Assigned task -
Write out again the lines from the line with "ouer au foot et aux jeux" up to and including the line with "Immersa nelle pianure piemontesi, cascina", exactly as they stand below, and skip any picture.
*** Data supplied Section Begins ***
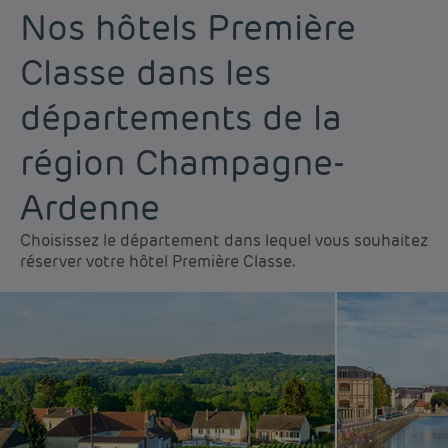
Nos hôtels Première
Classe dans les
départements de la
région Champagne-
Ardenne
Choisissez le département dans lequel vous souhaitez
réserver votre hôtel Première Classe.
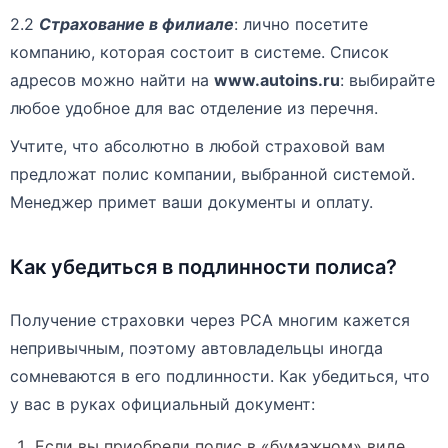
2.2
Страхование в филиале
: лично посетите
компанию, которая состоит в системе. Список
адресов можно найти на
www.autoins.ru
: выбирайте
любое удобное для вас отделение из перечня.
Учтите, что абсолютно в любой страховой вам
предложат полис компании, выбранной системой.
Менеджер примет ваши документы и оплату.
Как убедиться в подлинности полиса?
Получение страховки через РСА многим кажется
непривычным, поэтому автовладельцы иногда
сомневаются в его подлинности. Как убедиться, что
у вас в руках официальный документ:
Если вы приобрели полис в «бумажном» виде,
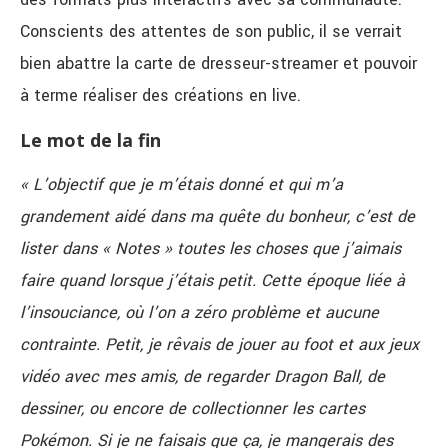
Conscients des attentes de son public, il se verrait
bien abattre la carte de dresseur-streamer et pouvoir
à terme réaliser des créations en live.
Le mot de la fin
« L’objectif que je m’étais donné et qui m’a
grandement aidé dans ma quête du bonheur, c’est de
lister dans « Notes » toutes les choses que j’aimais
faire quand lorsque j’étais petit. Cette époque liée à
l’insouciance, où l’on a zéro problème et aucune
contrainte. Petit, je rêvais de j
ouer au foot et aux jeux
vidéo avec mes amis, de regarder Dragon Ball, de
dessiner, ou encore de collectionner les cartes
Pokémon. Si je ne faisais que ça, je mangerais des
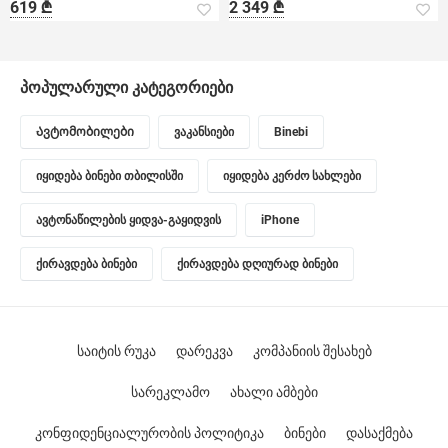
619 ₾
2 349 ₾
პოპულარული კატეგორიები
Ავტომობილები
ვაკანსიები
Binebi
იყიდება ბინები თბილისში
იყიდება კერძო სახლები
ავტონაწილების ყიდვა-გაყიდვის
iPhone
ქირავდება ბინები
ქირავდება დღიურად ბინები
საიტის რუკა
დარეკვა
კომპანიის შესახებ
სარეკლამო
ახალი ამბები
კონფიდენციალურობის პოლიტიკა
ბინები
დასაქმება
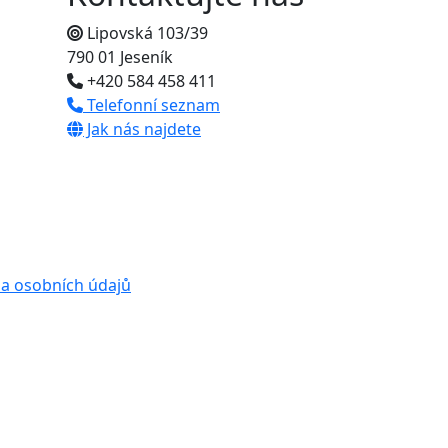
Lipovská 103/39
790 01 Jeseník
+420 584 458 411
Telefonní seznam
Jak nás najdete
a osobních údajů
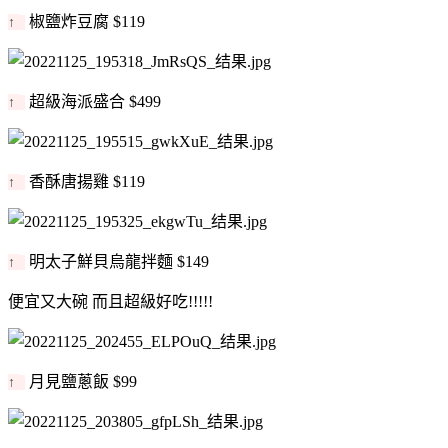
椒鹽炸豆腐 $119
↑
超級海派盛合 $499
↑
香酥唐揚雞 $119
↑
明太子鮮貝烏龍拌麵 $149
↑
便宜又大碗 而且超級好吃!!!!!
月見鹽蔥飯 $99
↑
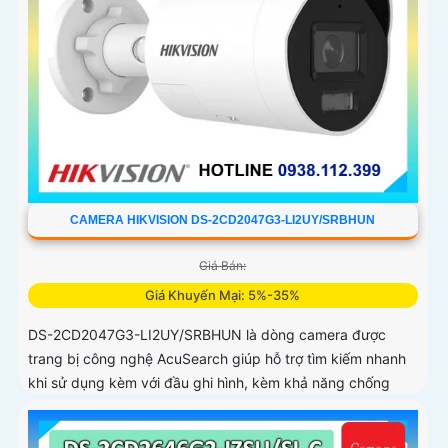
CAMERA HIKVISION DS-2CD2047G3-LI2UY/SRBHUN
Giá Bán:
Giá Khuyến Mại: 5%-35%
DS-2CD2047G3-LI2UY/SRBHUN là dòng camera được
trang bị công nghệ AcuSearch giúp hỗ trợ tìm kiếm nhanh
khi sử dụng kèm với đầu ghi hình, kèm khả năng chống
ngược sáng WDR 130dB, trang bị micro kép và loa hỗ trợ
đàm thoại 2 chiều, ống kính 4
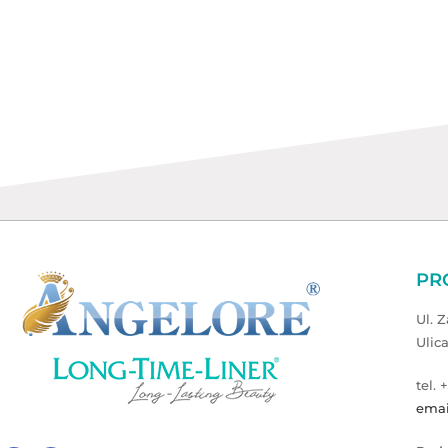
PR
Ul. 
Ulic
tel. 
emai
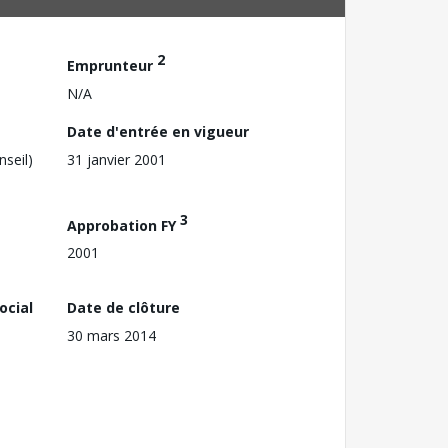
2
Emprunteur
N/A
Date d'entrée en vigueur
nseil)
31 janvier 2001
3
Approbation FY
2001
ocial
Date de clôture
30 mars 2014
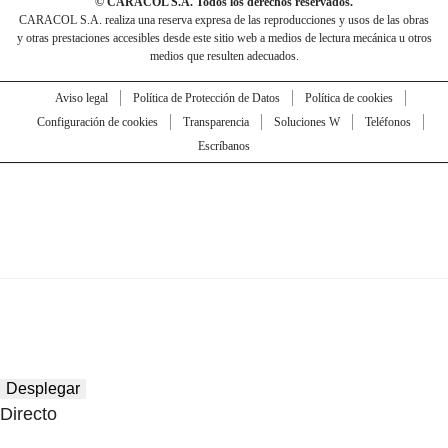
© CARACOL S.A. Todos los derechos reservados.
CARACOL S.A. realiza una reserva expresa de las reproducciones y usos de las obras
y otras prestaciones accesibles desde este sitio web a medios de lectura mecánica u otros
medios que resulten adecuados.
Aviso legal
Política de Protección de Datos
Política de cookies
Configuración de cookies
Transparencia
Soluciones W
Teléfonos
Escríbanos
Desplegar
Directo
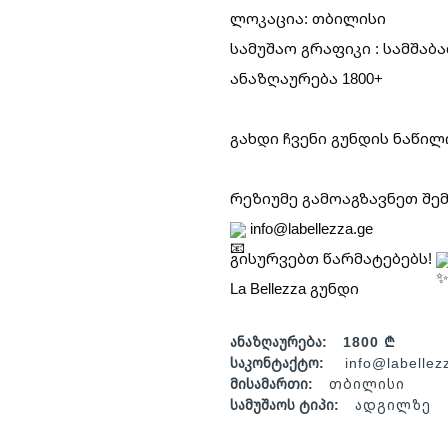
ლოკაცია: თბილისი
სამუშაო გრაფიკი : სამშაბ
ანაზღაურება 1800+
გახდი ჩვენი გუნდის ნაწილ
რეზიუმე გამოაგზავნეთ შე
info@labellezza.ge
გისურვებთ წარმატებებს!
La Bellezza გუნდი
ანაზღაურება:
1800 ₾
საკონტაქტო:
info@labellez
მისამართი:
თბილისი
სამუშაოს ტიპი:
ადგილზე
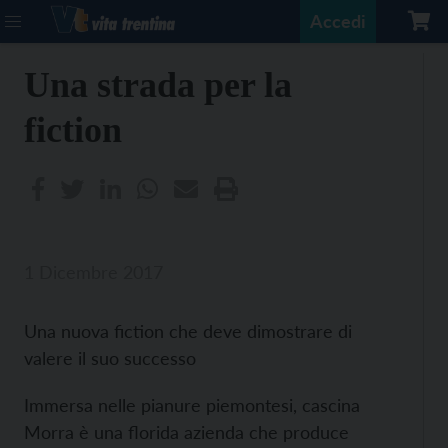
Accedi
Una strada per la
fiction
1 Dicembre 2017
Una nuova fiction che deve dimostrare di
valere il suo successo
Immersa nelle pianure piemontesi, cascina
Morra è una florida azienda che produce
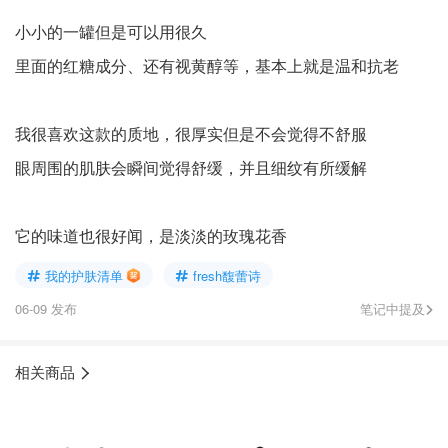
小小的一罐但是可以用很久
里面的红糖成分、还有视黄醇等，基本上就是温和抗老
我很喜欢这款的质地，很厚实但是不会觉得不舒服
眼周围的肌肤会瞬间觉得舒缓，并且细纹有所缓解
它的味道也很好闻，是淡淡的玫瑰花香
我的护肤清单
fresh馥蕾诗
06-09 发布
笔记中提及
相关商品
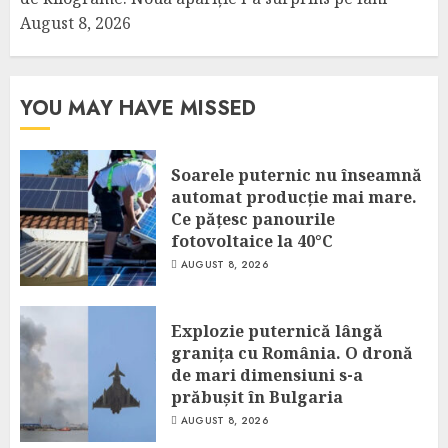
August 8, 2026
YOU MAY HAVE MISSED
Soarele puternic nu înseamnă
automat producție mai mare.
Ce pățesc panourile
fotovoltaice la 40°C
AUGUST 8, 2026
Explozie puternică lângă
granița cu România. O dronă
de mari dimensiuni s-a
prăbușit în Bulgaria
AUGUST 8, 2026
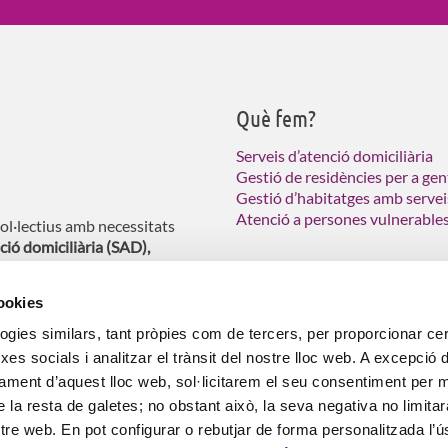
Què fem?
Serveis d’atenció domiciliària
Gestió de residències per a gen
Gestió d’habitatges amb servei
Atenció a persones vulnerable
col·lectius amb necessitats
ció domiciliària (SAD),
 a les persones grans.
cookies
logies similars, tant pròpies com de tercers, per proporcionar ce
rxes socials i analitzar el trànsit del nostre lloc web. A excepció 
ament d’aquest lloc web, sol·licitarem el seu consentiment per mi
entres de dia, centres per a persones amb necessitats especials. Servei
 la resta de galetes; no obstant això, la seva negativa no limitar
s
PRL
Política Gestió
Política RSC
Pla d’Igualtat
Declarac
stre web. En pot configurar o rebutjar de forma personalitzada l’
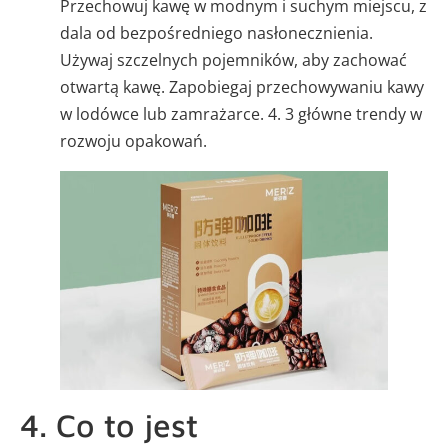
Przechowuj kawę w modnym i suchym miejscu, z
dala od bezpośredniego nasłonecznienia.
Używaj szczelnych pojemników, aby zachować
otwartą kawę. Zapobiegaj przechowywaniu kawy
w lodówce lub zamrażarce. 4. 3 główne trendy w
rozwoju opakowań.
4. Co to jest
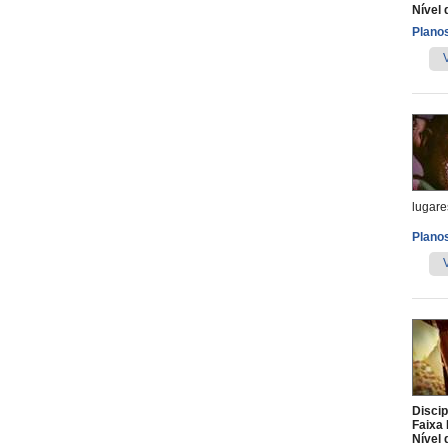
Nível 
Planos
lugare
Planos
Discip
Faixa 
Nível 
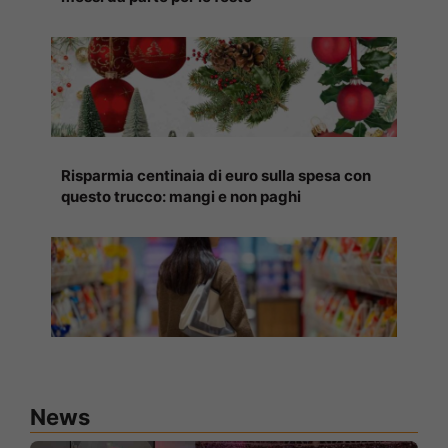
Risparmia centinaia di euro sulla spesa con
questo trucco: mangi e non paghi
News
*** Data supplied Section Ends ***
Solution to this problem -
ouer au foot et aux jeux
vidéo avec mes amis, de regarder Dragon Ball, de
dessiner, ou encore de collectionner les cartes
Pokémon. Si je ne faisais que ça, je mangerais des
619 ₾
2 349 ₾
პოპულარული კატეგორიები
Ავტომობილები
ვაკანსიები
Binebi
იყიდება ბინები თბილისში
იყიდება კერძო სახლები
ავტონაწილების ყიდვა-გაყიდვის
iPhone
ქირავდება ბინები
ქირავდება დღიურად ბინები
საიტის რუკა
დარეკვა
კომპანიის შესახებ
სარეკლამო
ახალი ამბები
კონფიდენციალურობის პოლიტიკა
ბინები
დასაქმება
Lipovská 103/39
790 01 Jeseník
+420 584 458 411
Telefonní seznam
Jak nás najdete
a osobních údajů
椒鹽炸豆腐 $119
↑
超級海派盛合 $499
↑
香酥唐揚雞 $119
↑
明太子鮮貝烏龍拌麵 $149
↑
便宜又大碗 而且超級好吃!!!!!
月見鹽蔥飯 $99
↑
CAMERA HIKVISION DS-2CD2047G3-LI2UY/SRBHUN
Giá Bán:
Giá Khuyến Mại: 5%-35%
DS-2CD2047G3-LI2UY/SRBHUN là dòng camera được
trang bị công nghệ AcuSearch giúp hỗ trợ tìm kiếm nhanh
khi sử dụng kèm với đầu ghi hình, kèm khả năng chống
ngược sáng WDR 130dB, trang bị micro kép và loa hỗ trợ
đàm thoại 2 chiều, ống kính 4
PR
Ul. 
Ulic
tel. 
emai
2
Emprunteur
N/A
Date d'entrée en vigueur
nseil)
31 janvier 2001
3
Approbation FY
2001
ocial
Date de clôture
30 mars 2014
© CARACOL S.A. Todos los derechos reservados.
CARACOL S.A. realiza una reserva expresa de las reproducciones y usos de las obras
y otras prestaciones accesibles desde este sitio web a medios de lectura mecánica u otros
medios que resulten adecuados.
Aviso legal
Política de Protección de Datos
Política de cookies
Configuración de cookies
Transparencia
Soluciones W
Teléfonos
Escríbanos
Desplegar
Directo
ლოკაცია: თბილისი
სამუშაო გრაფიკი : სამშაბ
ანაზღაურება 1800+
გახდი ჩვენი გუნდის ნაწილ
რეზიუმე გამოაგზავნეთ შე
info@labellezza.ge
გისურვებთ წარმატებებს!
La Bellezza გუნდი
ანაზღაურება:
1800 ₾
საკონტაქტო:
info@labellez
მისამართი:
თბილისი
სამუშაოს ტიპი:
ადგილზე
Accedi
Una strada per la
fiction
1 Dicembre 2017
Una nuova fiction che deve dimostrare di
valere il suo successo
Immersa nelle pianure piemontesi, cascina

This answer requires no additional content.